The grandfather, Taylor Sherman, was a judge in Norwalk, Conn., and one of the commissioners appointed by the State to go to Huron and Erie Counties, Ohio, to settle some land matters with regard to the Indians. He received two sections of land for his services.
His wife, Betsey, was a woman, says E. V. Smalley, in the Century for January, 1884, "of uncommon strength of character, who was always called on to give advice in times of trouble to her whole circle of relatives and descendants—a strong-willed, intelligent, managing woman.... To Grandmother Betsey might be attributed the talent of the later members of the family."
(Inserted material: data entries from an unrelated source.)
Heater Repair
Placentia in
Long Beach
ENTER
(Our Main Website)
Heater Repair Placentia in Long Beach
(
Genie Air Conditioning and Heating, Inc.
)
Her son Charles, admitted to the bar at twenty, married Mary Hoyt, and soon went to Lancaster, Ohio. He returned in a year, and took his young wife and baby over six hundred miles on horseback to the new home in the West, where ten other children were born, the eleven comprising six boys and five girls.
WILLIAM TECUMSEH SHERMAN.
The third son, William, was named Tecumseh after the famous Indian chief, who died at the battle of Tippecanoe. When the child was four years old, the father was appointed a judge of the supreme court of Ohio, but died suddenly in Lebanon while on the bench, after he had held the position for five years.
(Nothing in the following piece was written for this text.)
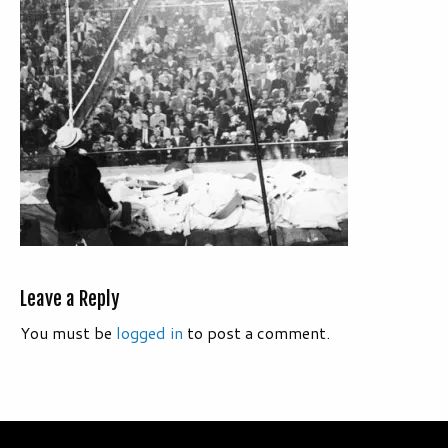
Leave a Reply
You must be
logged in
to post a comment.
Mrs. Sherman found her home full of children, with an annual income of only two hundred and fifty dollars with which to support them. Her husband had been loved for his genial nature and his generous heart, so that friends were not wanting to help the young mother bear her burdens.
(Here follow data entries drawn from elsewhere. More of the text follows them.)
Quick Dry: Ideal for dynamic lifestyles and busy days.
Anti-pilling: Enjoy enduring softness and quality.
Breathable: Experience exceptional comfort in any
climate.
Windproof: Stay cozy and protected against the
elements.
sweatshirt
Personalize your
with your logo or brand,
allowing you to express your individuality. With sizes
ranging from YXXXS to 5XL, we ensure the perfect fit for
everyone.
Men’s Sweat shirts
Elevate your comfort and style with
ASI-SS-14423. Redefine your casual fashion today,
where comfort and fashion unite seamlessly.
John, the now well-known senator, was sent to an uncle in Mount Vernon, another to a friend in Cincinnati, and Tecumseh to the home of the Hon. Thomas Ewing, a prominent United States Senator from Ohio.
The lad of nine attended the village schools till he was sixteen, when, through the influence of Mr. Ewing, he entered the Military Academy at West Point. He had no love for warlike pursuits, but looked forward to becoming a civil engineer in the far West.
He had all along cared for history, travel, and fiction, but never especially for battles. He enjoyed out-door sports, and long rambles with rod and gun. He studied well while at West Point, standing high in drawing, chemistry, mathematics, and philosophy, reaching the sixth place in a class of forty-three at his graduation in 1840.